__Requirement__:
With the string "inscrire" as the filter, copy each matching line from the records.

__Excerpted records__:
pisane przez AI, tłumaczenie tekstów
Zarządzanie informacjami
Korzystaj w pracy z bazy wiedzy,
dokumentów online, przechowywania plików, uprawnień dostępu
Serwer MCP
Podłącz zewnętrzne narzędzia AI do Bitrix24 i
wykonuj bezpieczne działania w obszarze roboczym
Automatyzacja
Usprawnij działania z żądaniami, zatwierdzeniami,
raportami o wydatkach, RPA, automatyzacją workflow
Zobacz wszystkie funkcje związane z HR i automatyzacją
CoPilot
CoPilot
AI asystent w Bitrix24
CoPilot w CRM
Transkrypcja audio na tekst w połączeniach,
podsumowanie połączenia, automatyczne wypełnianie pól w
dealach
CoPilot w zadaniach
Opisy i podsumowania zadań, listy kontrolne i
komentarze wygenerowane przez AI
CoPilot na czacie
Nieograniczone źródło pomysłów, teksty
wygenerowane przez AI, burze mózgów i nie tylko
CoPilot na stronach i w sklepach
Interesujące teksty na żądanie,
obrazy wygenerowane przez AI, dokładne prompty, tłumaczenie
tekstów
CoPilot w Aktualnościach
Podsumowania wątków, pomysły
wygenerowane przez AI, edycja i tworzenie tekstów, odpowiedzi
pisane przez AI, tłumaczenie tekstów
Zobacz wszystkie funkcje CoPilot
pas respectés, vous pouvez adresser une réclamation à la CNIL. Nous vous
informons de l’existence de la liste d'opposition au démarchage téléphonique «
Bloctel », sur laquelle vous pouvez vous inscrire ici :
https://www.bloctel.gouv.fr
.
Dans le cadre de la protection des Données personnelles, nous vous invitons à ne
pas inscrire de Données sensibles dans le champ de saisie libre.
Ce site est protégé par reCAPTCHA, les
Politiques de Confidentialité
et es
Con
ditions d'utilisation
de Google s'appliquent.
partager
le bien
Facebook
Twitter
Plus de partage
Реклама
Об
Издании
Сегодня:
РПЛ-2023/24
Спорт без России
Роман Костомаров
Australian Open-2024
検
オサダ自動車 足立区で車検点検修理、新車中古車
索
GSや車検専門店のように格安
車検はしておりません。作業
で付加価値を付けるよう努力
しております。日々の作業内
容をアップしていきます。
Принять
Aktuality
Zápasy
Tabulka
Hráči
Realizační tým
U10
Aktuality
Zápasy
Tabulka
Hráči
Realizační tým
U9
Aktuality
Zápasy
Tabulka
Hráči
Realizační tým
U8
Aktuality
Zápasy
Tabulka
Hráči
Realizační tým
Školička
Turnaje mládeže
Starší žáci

...

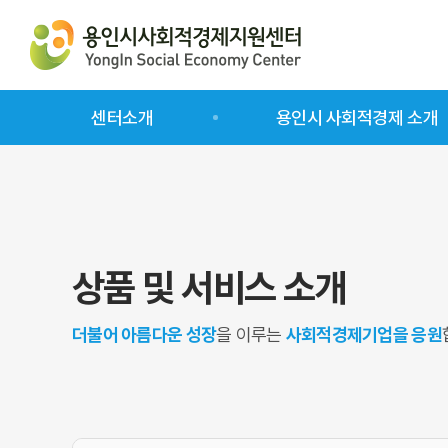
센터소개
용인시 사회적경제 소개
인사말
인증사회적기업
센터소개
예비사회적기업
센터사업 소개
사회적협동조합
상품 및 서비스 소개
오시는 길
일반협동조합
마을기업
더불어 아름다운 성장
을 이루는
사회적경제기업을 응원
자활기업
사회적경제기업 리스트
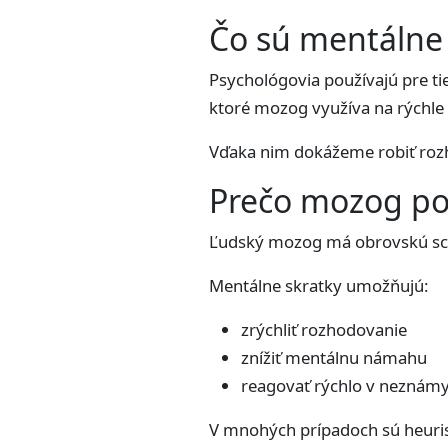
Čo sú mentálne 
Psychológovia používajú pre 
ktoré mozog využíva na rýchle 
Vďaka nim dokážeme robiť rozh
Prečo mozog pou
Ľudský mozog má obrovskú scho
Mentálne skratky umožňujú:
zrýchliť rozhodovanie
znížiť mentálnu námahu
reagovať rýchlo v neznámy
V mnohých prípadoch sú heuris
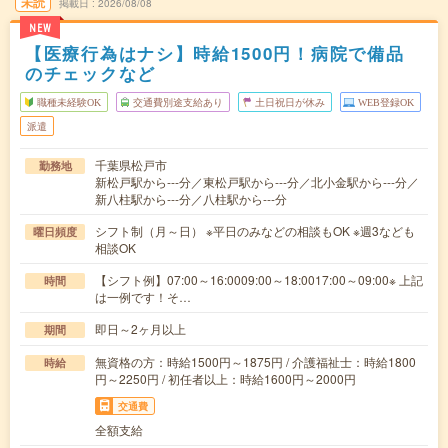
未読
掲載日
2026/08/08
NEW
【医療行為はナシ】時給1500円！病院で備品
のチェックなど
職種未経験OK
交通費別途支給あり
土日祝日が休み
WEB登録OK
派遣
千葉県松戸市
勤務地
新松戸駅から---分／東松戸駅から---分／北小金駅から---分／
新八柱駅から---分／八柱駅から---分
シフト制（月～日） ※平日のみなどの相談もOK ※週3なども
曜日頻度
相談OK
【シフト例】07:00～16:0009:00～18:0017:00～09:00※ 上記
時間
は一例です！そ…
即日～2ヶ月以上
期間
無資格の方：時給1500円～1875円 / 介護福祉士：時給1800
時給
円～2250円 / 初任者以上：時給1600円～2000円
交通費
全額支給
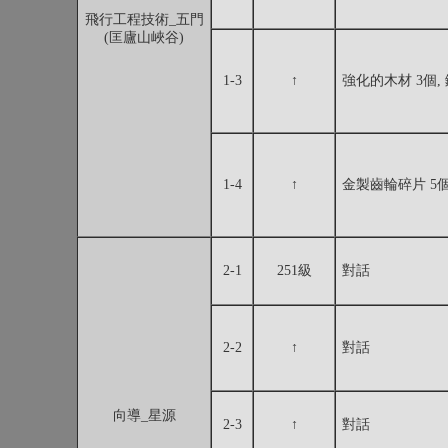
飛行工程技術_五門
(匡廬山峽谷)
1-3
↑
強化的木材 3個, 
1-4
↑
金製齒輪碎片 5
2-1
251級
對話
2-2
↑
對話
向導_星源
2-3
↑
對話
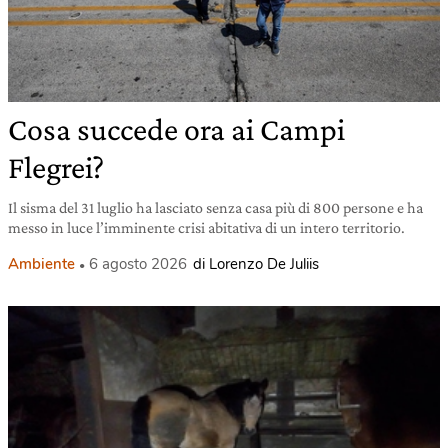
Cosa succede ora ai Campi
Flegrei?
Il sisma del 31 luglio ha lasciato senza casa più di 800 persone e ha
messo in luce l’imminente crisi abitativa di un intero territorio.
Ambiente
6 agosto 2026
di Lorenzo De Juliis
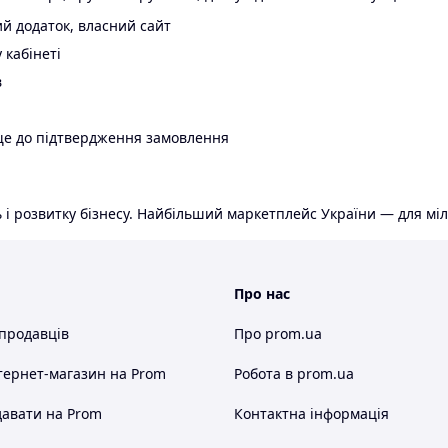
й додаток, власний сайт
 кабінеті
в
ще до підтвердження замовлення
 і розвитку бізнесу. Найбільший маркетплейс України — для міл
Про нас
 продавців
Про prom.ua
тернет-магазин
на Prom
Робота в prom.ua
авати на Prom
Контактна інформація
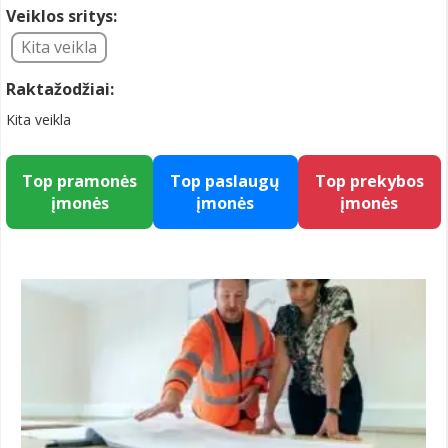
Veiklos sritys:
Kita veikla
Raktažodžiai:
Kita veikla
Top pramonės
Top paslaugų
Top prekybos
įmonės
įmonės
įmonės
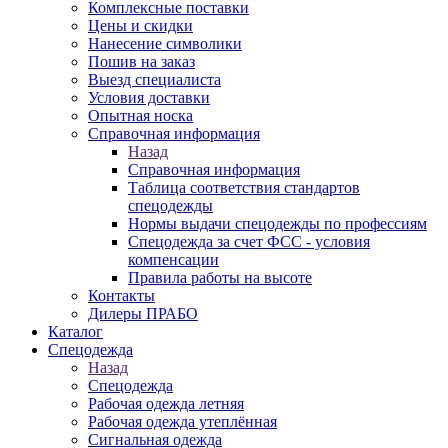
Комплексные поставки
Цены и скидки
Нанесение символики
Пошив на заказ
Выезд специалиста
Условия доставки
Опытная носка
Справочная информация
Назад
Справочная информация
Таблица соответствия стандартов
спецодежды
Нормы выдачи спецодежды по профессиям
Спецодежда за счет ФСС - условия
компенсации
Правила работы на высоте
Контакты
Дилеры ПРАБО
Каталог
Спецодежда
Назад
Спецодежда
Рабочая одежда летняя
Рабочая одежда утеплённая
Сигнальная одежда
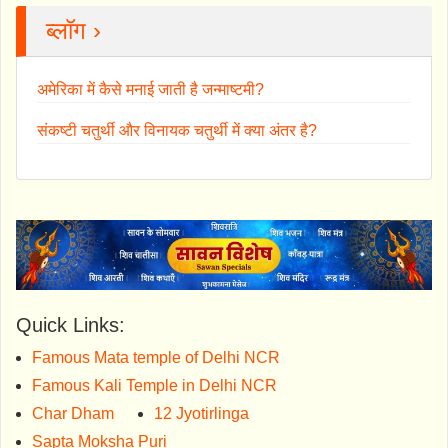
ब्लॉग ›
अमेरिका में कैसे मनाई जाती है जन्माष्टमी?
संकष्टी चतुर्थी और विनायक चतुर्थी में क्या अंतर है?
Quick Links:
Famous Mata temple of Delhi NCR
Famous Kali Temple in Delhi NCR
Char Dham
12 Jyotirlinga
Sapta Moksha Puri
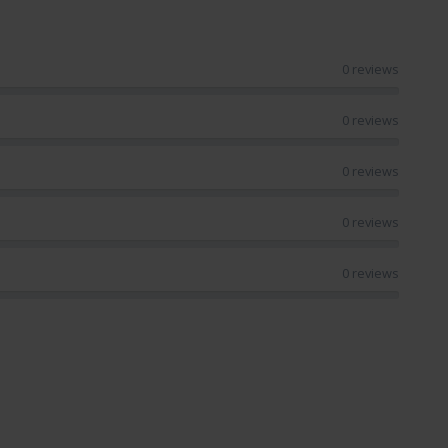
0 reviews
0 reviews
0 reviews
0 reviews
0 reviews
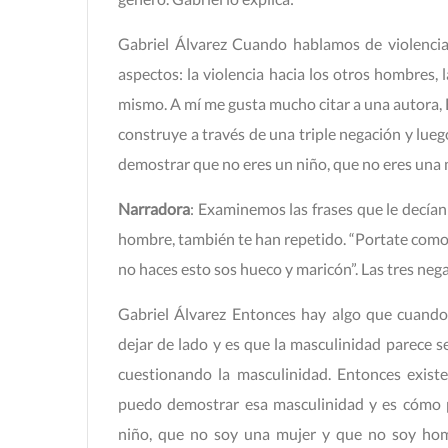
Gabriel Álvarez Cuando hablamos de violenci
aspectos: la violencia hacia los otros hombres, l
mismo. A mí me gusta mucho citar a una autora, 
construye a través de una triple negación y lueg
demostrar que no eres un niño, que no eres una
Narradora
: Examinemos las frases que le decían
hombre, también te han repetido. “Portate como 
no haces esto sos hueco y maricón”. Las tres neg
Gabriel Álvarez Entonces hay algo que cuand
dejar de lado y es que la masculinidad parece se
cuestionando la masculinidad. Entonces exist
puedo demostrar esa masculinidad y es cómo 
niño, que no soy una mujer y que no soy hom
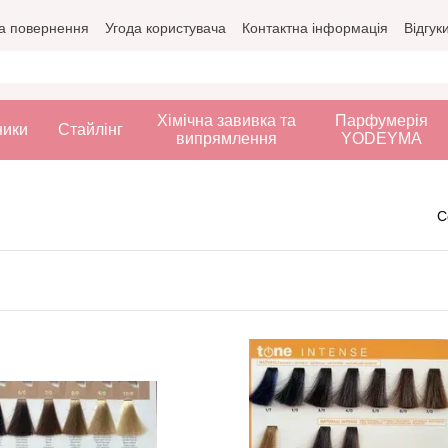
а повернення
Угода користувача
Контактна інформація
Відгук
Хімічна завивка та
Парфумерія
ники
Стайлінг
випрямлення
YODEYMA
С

__Answer to this problem__:
Bloctel », sur laquelle vous pouvez vous inscrire ici :
pas inscrire de Données sensibles dans le champ de saisie libre.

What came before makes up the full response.